Urethra and Semen A tube which passes from the bladder to the outside of the body. Semen and urine passes through it to go out of the body at different times. During ejaculation or release of semen, urine does not come out due to the sphincter muscle controlling it.
Testis and Epididymis Is egg-shaped which produces sperms and male sex hormones called the testosterone. Receives blood from blood vessels in a spermatic cord. Beside each testis lies the epididymis which stores inactive sperms from the testis before entering the sperm duct.
Sperm duct and Seminal vesicle Loops over a ureter and opens up to a uretra. Sperms travel through it after being released from the testes. The seminal vesicle is a gland that opens into each sperm duct. It stores sperms before they are released through the urethra.
Cowper’s , Prostate & other glands Prostate gland is at the base of the urinary bladder where two sperm ducts join the urethra. Cowper’s gland is located beneath. Secrete a slippery fluid which mixes with the sperms. It nourishes the sperms and stimulate them to swim actively.
Female Reproductive System
Ovary and Oviduct They produce eggs and female sex hormones, which are responsible for development of secondary sexual characteristics. When the eggs become mature, they are released from the ovaries. The egg is usually fertilised in the oviduct.
Uterus Also known as the womb, it is where the fetus or embryo develops during pregnancy. The uterus has elastic muscular walls with smooth muscular tissues to push the embryo out during birth. The inner lining of the uterus is the uterus lining that is used for implantation.
Cervix and Vagina The circular ring of muscle at the narrow end of the uterus is the cervix. It enlarges to allow passage of the fetus during birth. Semen is deposited in the vagina during mating through through the opening called the vulva.
Puberty and The Menstrual Cycle
Puberty Puberty is the stage of human growth and development in which a person becomes physical mature. The body begins to change from a child to adult. It begins at 11 for girls and 14 for boys. The reproductive system begins to function. The sex organs mature and start producing gametes.

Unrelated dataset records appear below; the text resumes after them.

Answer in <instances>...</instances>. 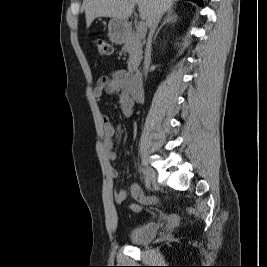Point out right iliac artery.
<instances>
[{
  "label": "right iliac artery",
  "mask_w": 267,
  "mask_h": 267,
  "mask_svg": "<svg viewBox=\"0 0 267 267\" xmlns=\"http://www.w3.org/2000/svg\"><path fill=\"white\" fill-rule=\"evenodd\" d=\"M142 172H143V175H144V183H145V186H146V188H147L148 190H150V189H151V181H150V179L146 176L144 170H142Z\"/></svg>",
  "instance_id": "1"
}]
</instances>
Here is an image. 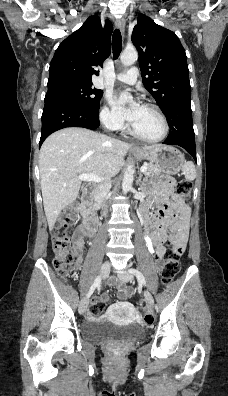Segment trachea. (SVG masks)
I'll list each match as a JSON object with an SVG mask.
<instances>
[{"label": "trachea", "mask_w": 228, "mask_h": 396, "mask_svg": "<svg viewBox=\"0 0 228 396\" xmlns=\"http://www.w3.org/2000/svg\"><path fill=\"white\" fill-rule=\"evenodd\" d=\"M112 48L114 59H117L122 49V37L119 29H116L113 33Z\"/></svg>", "instance_id": "1"}]
</instances>
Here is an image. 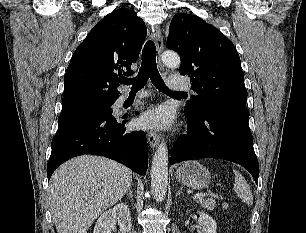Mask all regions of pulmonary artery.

Changes at Puberty In boys Facial hair, pubic hair, and armpit hair starts growing The penis and testicles increase in size. Production of sperms starts. Voice box enlarges and voice deepens IN GIRLS Pubic hair and armpit hair starts growing. Breasts and uterus enlarge, hips broaden. Menstruation and ovulation start.
Menstruation Menstruation refers to the monthly discharge of blood from the uterus via the vagina. The menstrual period lasts for about 5 days. Menstruation is part of a cycle of events in the female reproductive organ called the menstrual cycle. The average menstrual cycle from an adult woman is 28 days.

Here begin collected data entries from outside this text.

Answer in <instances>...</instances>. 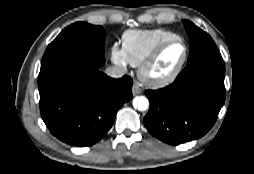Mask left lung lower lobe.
<instances>
[{
    "instance_id": "1",
    "label": "left lung lower lobe",
    "mask_w": 254,
    "mask_h": 174,
    "mask_svg": "<svg viewBox=\"0 0 254 174\" xmlns=\"http://www.w3.org/2000/svg\"><path fill=\"white\" fill-rule=\"evenodd\" d=\"M225 70L202 68L180 73L169 86L147 90L150 108L143 122L148 131L170 145L204 136L225 101Z\"/></svg>"
}]
</instances>
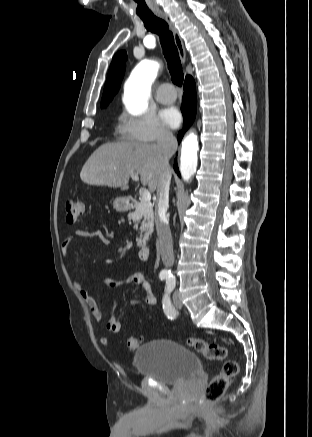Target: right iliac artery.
Segmentation results:
<instances>
[{
    "label": "right iliac artery",
    "instance_id": "obj_1",
    "mask_svg": "<svg viewBox=\"0 0 312 437\" xmlns=\"http://www.w3.org/2000/svg\"><path fill=\"white\" fill-rule=\"evenodd\" d=\"M166 277H167V276L164 275V274H161V275H160V278H161V279H165Z\"/></svg>",
    "mask_w": 312,
    "mask_h": 437
}]
</instances>
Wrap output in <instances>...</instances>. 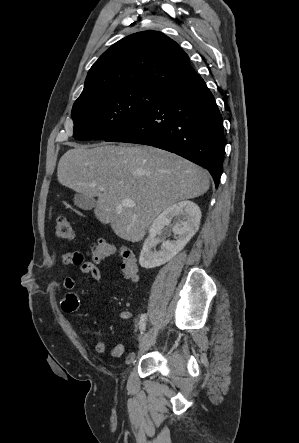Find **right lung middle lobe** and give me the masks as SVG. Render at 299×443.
<instances>
[{
    "mask_svg": "<svg viewBox=\"0 0 299 443\" xmlns=\"http://www.w3.org/2000/svg\"><path fill=\"white\" fill-rule=\"evenodd\" d=\"M161 93L149 88H124L77 100L71 112L73 137L82 141L106 139L139 119Z\"/></svg>",
    "mask_w": 299,
    "mask_h": 443,
    "instance_id": "obj_1",
    "label": "right lung middle lobe"
}]
</instances>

The Menstrual Cycle Menstruation in which uterine lining is discharged or broken down. (Day 1 – 5) Growth, thickening and repair of uterine lining. (Day 6 – 10) Fertile period, sperms likely to cause fertilisation (Day 11 – 17) Ovulation in which an ovum is released into the fallopian tube from the ovary. (Day 13 – 15)

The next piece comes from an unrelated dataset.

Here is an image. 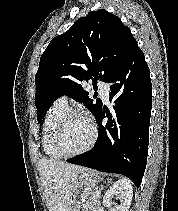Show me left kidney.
<instances>
[{"label":"left kidney","instance_id":"left-kidney-1","mask_svg":"<svg viewBox=\"0 0 178 211\" xmlns=\"http://www.w3.org/2000/svg\"><path fill=\"white\" fill-rule=\"evenodd\" d=\"M133 197V189L130 181L123 178L115 182L104 194L103 205L105 207H112L114 203L113 198L120 200L119 205H114L111 211H129Z\"/></svg>","mask_w":178,"mask_h":211}]
</instances>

Fertilisation to Implantation of embryo
Sexual intercourse in fertile period Ovulation occurs and mature eggs are released from the ovaries. One of the ovum fuses with a sperm to form a zygote through fertilisation. Formation of an embryo, hollow ball of cells. Implantation of embryo in the uterine lining. Placenta, amniotic fluid in amniotic sac and the umbilical cord form after implantation during the embryo development.
Development of embryo Amniotic fluids in amniotic sac supports and protects the embryo, allowing it to move freely. Placenta allows diffusion of oxygen, food substances, antibodies and excretory products to and from the embryo’s and mother’s blood. Umbilical cord transports deoxygenated blood from the embryo to placenta and food substances from the placenta to embryo.
When Fertilisation does not occur The ovum breaks down together with uterine lining on the 28th day. The ovum is discharged with the blood in menstruation through the vagina. This marks the start of menstruation and the whole cycle is repeated.